– Я тебе поддержу… Оставь свои штудии и собирайся: мы едем в Миср, там скоро большой торг и я хочу сделать тебе подарок.

Миср, центр шаммахитской работорговли, был похож на просыпанную на побережье горсточку сахарного песка – крыши домов, купола храмов, полотняные палатки рынков – все было ослепительно белым. От Пойолы, где муспельские ублюдки разгружали, сортировали и оценивали свой живой товар, город отделял узкий пролив, именуемой проливом Слез – обычная морская вода была в нем настолько соленой (возможно, от пролитых здесь бесчисленных слез), что в ней невозможно было утонуть, она силком выталкивала тело на поверхность. И перевозимые на огромном пароме вчерашние вольные люди с тоской и укоризной смотрели на воду, отказавшую им в последней надежде на смерть в свободе…

Аш-Шудах и Арколь пробирались между рядами и палатками рабского рынка, наконец, маг остановился и сказал своему приемному сыну:

– Мы пришли. Это место краснобородого Коатля, а у него всегда самые красивые рабыни. Молчавший до этого времени, Арколь заметно смущаясь, ответил:

– Учитель, я… простите, я не хочу вас обидеть, но мне все это не нравится…

– Так оно и должно быть, сын мой.
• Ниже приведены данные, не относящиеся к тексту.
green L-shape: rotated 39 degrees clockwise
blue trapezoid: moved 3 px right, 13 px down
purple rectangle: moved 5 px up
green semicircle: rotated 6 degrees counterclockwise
Мы не в силах изменить весь миропорядок… пока… но ты можешь распорядиться участью одной из них. Выбирай.

И они вступили под белый полотняный навес. На невысоком помосте сидели и стояли девушки, почти все красивые и испуганные. Арколь внимательно огляделся и сказал магу:

– Отец мой – да будет на все ваша воля – она стоит третьей справа.

Аш-Шудах глянул в указанном направлении и недоуменно воззрился на Арколя.
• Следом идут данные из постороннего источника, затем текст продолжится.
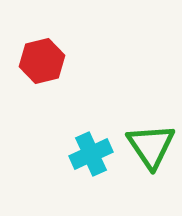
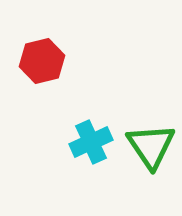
cyan cross: moved 12 px up
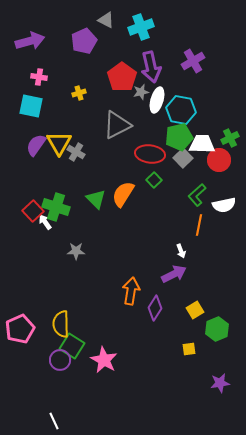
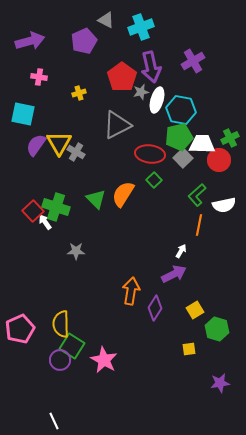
cyan square at (31, 106): moved 8 px left, 8 px down
white arrow at (181, 251): rotated 128 degrees counterclockwise
green hexagon at (217, 329): rotated 20 degrees counterclockwise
– Сын мой, чем ты смотришь? Ведь она похожа на облезлого бельчонка! Может, ты имел в виду ее соседку, ту, что сидит?

– Нет, учитель, именно ее… бельчонка.

– Но почему, Арколь? – допытывался аш-Шудах, – Думаю, ты давно догадался, что я привез тебя сюда затем, чтобы ты выбрал себе наложницу, красивую и послушную, и прекратил, наконец, тратить все свои деньги на марутских девиц.

В этот момент к ним подошел – вернее сказать, подкатился – краснобородый Коатль собственной персоной.

– Хвала небу за столь высокочтимых покупателей! Чем я могу вам услужить, о достойнейший?

– Послушай-ка, Коатль, – обратился к нему аш-Шудах, – что ты скажешь вон о той девчонке в голубеньком хитоне, а?

– Не могу не удивиться вашему выбору, о светлейший, прошу вас, подойдемте поближе, может, вы измените его. Рума, выйди вперед! Рума, я кому сказал! Ах ты дрянная девчонка!

– Не напрягайся так, достопочтенный Коатль, – насмешливо заметила облезлая и дрянная, – не то удар хватит. Пора бы тебе уже запомнить мое имя, равно как и то, что я не откликаюсь на наспех данные клички.

– А каково твое подлинное имя, дева? – улыбаясь, спросил аш-Шудах.

– Меня зовут Амариллис. – Задрав нос чуть не до потолка, ответила она.

– Вот видите, досточтимые, – искрение пожаловался Коатль. – ведь она меня эдак всю дорогу шпыняет. Да что это я говорю! Это она так, притворяется, а на самом деле – смирнее курочки, нежнее лани, словечка поперек не скажет! А волосы у нее растут очень быстро, оглянуться не успеете, как снова коса будет до пояса!

– Ну ты и врать горазд, Коатль, – с восхищением протянула Амариллис, – даже я так не смогу! И как тебе только не стыдно так бессовестно обманывать покупателей! Нет, я конечно, могу притвориться курочкой – и она скорчила преглупую рожу – но вот насчет волос ты перегнул…

На торговца было жалко смотреть – он напоминал индюка в момент любовного упоения: раздувшийся, натужно пыхтящий красный шар в пестрой шапочке.

Аш-Шудах внимательно – внимательнее, чем прежде – смотрел на девушку. Невысокая, сероглазая, на голове – волнистый беспорядок коротких волос, голубенький хитон обрисовывает легкую фигурку.